サムネイル英語:thumbnail、サムネールとも表記される)とは、画像印刷物ページなどを表示する際に視認性を高めるために縮小させた見本のこと。親指(thumb)の(nail)のように小さく簡潔であるという意味から来ている。

視認範囲の限られるカタログや画面表示上、もしくはデータ量の限られるネットワーク上の画像情報の伝達において用いられることが多い。

利点[編集]

ページや画像の確認においては本来は原画像をそのまま確認する。しかし画像やページが多すぎる、もしくは大きすぎる場合に画面や掲載書物の掲載範囲を超える場合がある。

その場合にサムネイルとして縮小化されたものを代替にて掲載することによりページや画像の内容確認程度の用途において効力を持ち、視認スピード向上を図ることが出来る。
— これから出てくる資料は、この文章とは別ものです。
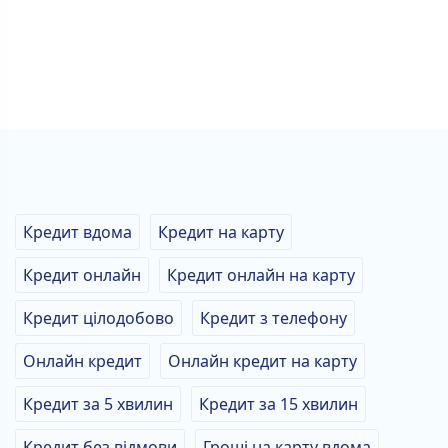
Кредит вдома
Кредит на карту
Кредит онлайн
Кредит онлайн на карту
Кредит цілодобово
Кредит з телефону
Онлайн кредит
Онлайн кредит на карту
Кредит за 5 хвилин
Кредит за 15 хвилин
Кредит без відмови
Гроші на карту вдома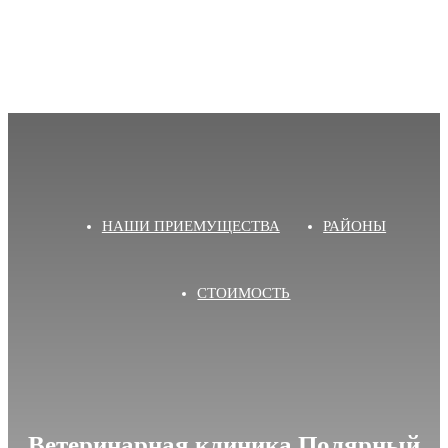
НАШИ ПРИЕМУЩЕСТВА
РАЙОНЫ
СТОИМОСТЬ
Ветеринарная клиника Полярный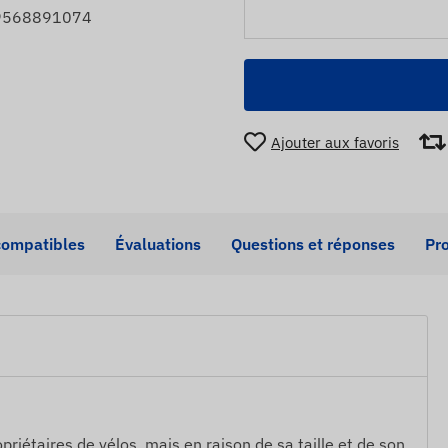
99568891074
Ajouter aux favoris
compatibles
Évaluations
Questions et réponses
Pro
priétaires de vélos, mais en raison de sa taille et de son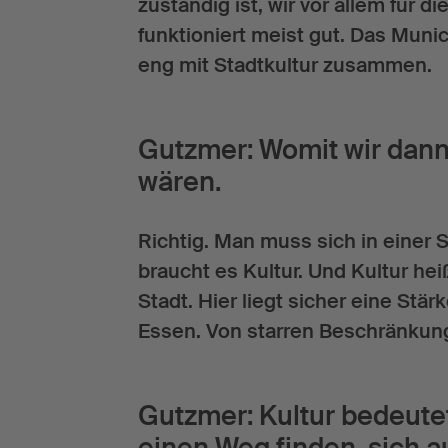
zuständig ist, wir vor allem fü
funktioniert meist gut. Das Munic
eng mit Stadtkultur zusammen.
Gutzmer: Womit wir dann 
wären.
Richtig. Man muss sich in einer 
braucht es Kultur. Und Kultur hei
Stadt. Hier liegt sicher eine Sta
Essen. Von starren Beschränkunge
Gutzmer: Kultur bedeutet
einen Weg finden, sich a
また、インターネットにおいては画像のサイズが大きい場合に受信に時間がかかるため、画像サイズを小さくすることによって解像度と引き換えに、通信時間の短縮を図ることによって視認スピードの向上を図ることも可能である。

作成方法[編集]

サムネイルの作成においては主に2つの方法がある。

原画像の縮小表示
この方法では縮小画像をわざわざ用意しなくて良い代わりに通信時間の短縮はない。したがってサムネイルを表示するまでには時間が掛かるが、逆に、オリジナルサイズの画像を表示するときに新しくファイルをダウンロードせずにすむ。システムによっては細部がつぶれて視認性を著しく下げる。これは、サムネイルは瞬時に表示させないと操作性が低下するため、高速で低品位な縮小アルゴリズムを使っているからである。
原画像を縮小加工
縮小した画像をあらかじめ用意した場合、作成に多少の手間の掛かることはあるが通信時間を短縮できる。したがってサムネイルが表示されるまでの時間は短いが、オリジナルサイズの画像を表示するまでの総ダウンロード量は(サムネイル+オリジナルとなるため)却って増えることになる。一方、時間をかけて高度なアルゴリズムで縮小画像を作ることができ、視認性の悪化は比較的少ない。

作成のコツ[編集]

  • 適切な縮小アルゴリズムを選ばなければならない。通常の拡大縮小で性能がいいアルゴリズムでも、サムネイル作成のような大比率の縮小では性能を発揮しないこともある。
  • 自分で縮小アルゴリズムを書く場合は、補間よりはLPFにリソースを割くべきである。最も適切なのはランチョスフィルタとされるが、高度なLPFが使えなくても、縮小率に応じ周囲のピクセルを平均化するだけで品質はかなり向上する。LPFが適切なら、補間による差はほとんどない。
  • PNGならインデックスカラーにして色数を減らす、JPEGならQ値を減らせば、同じ画像サイズでもファイルサイズは減る。ただし限度を超えると品質は大きく低下する。
  • 画像編集ソフトによっては大量の余分なメタデータ(画像データ以外のデータ)をファイルに含める。余分なメタデータをつけないツールで再保存したり、除去専用のツールで除去できる。そう大きな比率ではないので1つ1つ除去するほどのものではないが、大量のサムネイルを扱うなら一括して除去するのは有効だろう。
  • 周囲の重要でない箇所をカットするトリミングは、視認性を下げずに画像サイズを小さくできる有効な方法である。しかし、サムネイルをトリミングすべきかどうかは意見が分かれる。ユーザーはサムネイルをクリックすると同じ構図の画像が表示されることを期待するからである。
  • 縮小しすぎないように気をつけなければならない。サムネイル作成者はサムネイルに何が描いてあるか知っているが、知らない者が見ても何が描いてあるかわからなければならない。

サムネイル表示機能のあるソフトウェア[編集]

画像表示、印刷物製作を行うソフトウェアにおいては、製作物の視認性を高めるためにサムネイル表示を行うことの出来るアプリケーションが多数存在する。

代表例

ただし、Windows2000などではOS標準機能として「ファイルの縮小版を表示する」機能が搭載されているため、アプリケーション側でこの機能が無くてもほぼ似たような結果が得られる。